Как бы он ни назывался.
– Мы обе пристали к тебе, чтобы ты отыскал
– И оказался пустым, – сказал Ван.
– Не совсем. В нем лежала малюсенькая красная пешка вот такого росточка (показывает, поднимая палец на треть вершка – над чем? Над запястьем Вана). Я хранила ее как талисман, наверное, она и сейчас у меня где-то лежит. Как бы там ни было, это происшествие предсимволизировало, если процитировать моего профессора орнаменталистики, совращение твоей бедной Люсетты, состоявшееся, когда ей было четырнадцать лет, в Аризоне.
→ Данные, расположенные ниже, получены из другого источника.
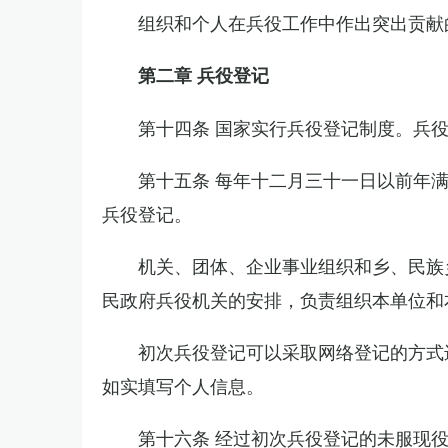
组织和个人在兵役工作中作出突出贡献
第二章 兵役登记
第十四条 国家实行兵役登记制度。兵
第十五条 每年十二月三十一日以前年
兵役登记。
机关、团体、企业事业组织和乡、民族
民政府兵役机关的安排，负责组织本单位和
初次兵役登记可以采取网络登记的方式
如实填写个人信息。
第十六条 经过初次兵役登记的未服现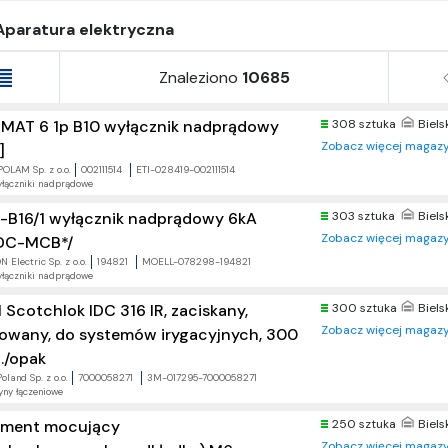
Aparatura elektryczna
Znaleziono
10685
IMAT 6 1p B10 wyłącznik nadprądowy
308 sztuka
Biels
Zobacz więcej magazy
]
POLAM Sp. z o.o.
002111514
ETI-028419-002111514
łączniki nadprądowe
-B16/1 wyłącznik nadprądowy 6kA
303 sztuka
Biels
Zobacz więcej magazy
DC-MCB*/
 Electric Sp. z o.o.
194821
MOELL-078298-194821
łączniki nadprądowe
 Scotchlok IDC 316 IR, zaciskany,
300 sztuka
Biels
Zobacz więcej magazy
lowany, do systemów irygacyjnych, 300
t./opak
oland Sp. z o.o.
7000058271
3M-017295-7000058271
yny łączeniowe
ement mocujący
250 sztuka
Biels
Zobacz więcej magazy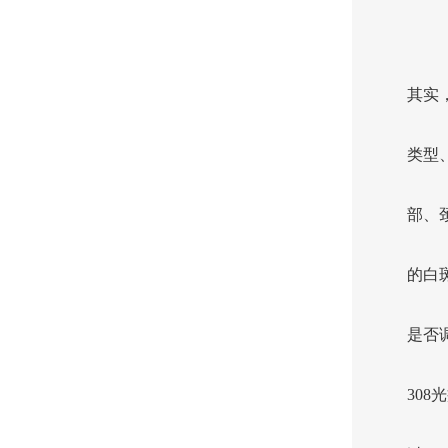
其实
类型
部、
的白
是否
30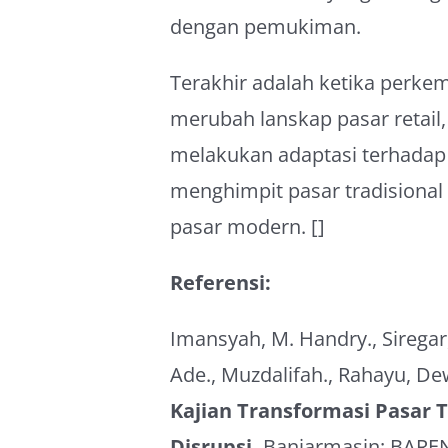
dengan pemukiman.
Terakhir adalah ketika perkem
merubah lanskap pasar retail,
melakukan adaptasi terhadap d
menghimpit pasar tradisional
pasar modern. []
Referensi:
Imansyah, M. Handry., Siregar,
Ade., Muzdalifah., Rahayu, Dew
Kajian Transformasi Pasar T
Disrupsi.
Banjarmasin: BARE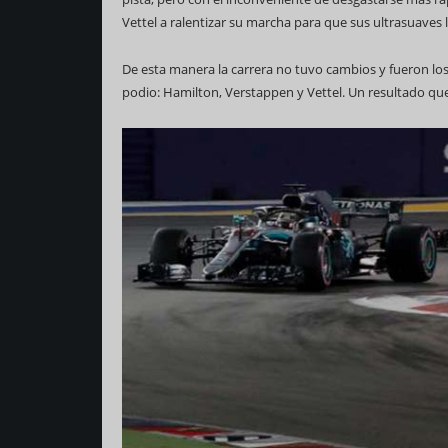
Vettel a ralentizar su marcha para que sus ultrasuaves le
De esta manera la carrera no tuvo cambios y fueron los 
podio: Hamilton, Verstappen y Vettel. Un resultado q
Белле вернулась в Канадию, потому что Вронский изуродовал «Обреченных детей», ее преемница сбежала из дому с Демоном, papa был на Востоке, maman редко возвращалась домой до зари, горничные при первой звезде сходились со своими любовниками, а меня угнетала мысль, что придется одной спать в моей угловой комнате, даже при том, что я не гасила фарфоровый розоватый ночник с изображеньем заблудшей овечки, ибо боялась кугуаров и змей [вполне возможно, что это не сохранившаяся в памяти речь, а выписка из ее письма или писем. Изд.], воплям и гремучкам которых столь искусно и, полагаю, намеренно, подражала Ада во мраке пустыни за моим окном на первом этаже. Ну так вот [здесь, по-видимому, снова включается запечатленный памятью голос], превращая два слова в двадцать...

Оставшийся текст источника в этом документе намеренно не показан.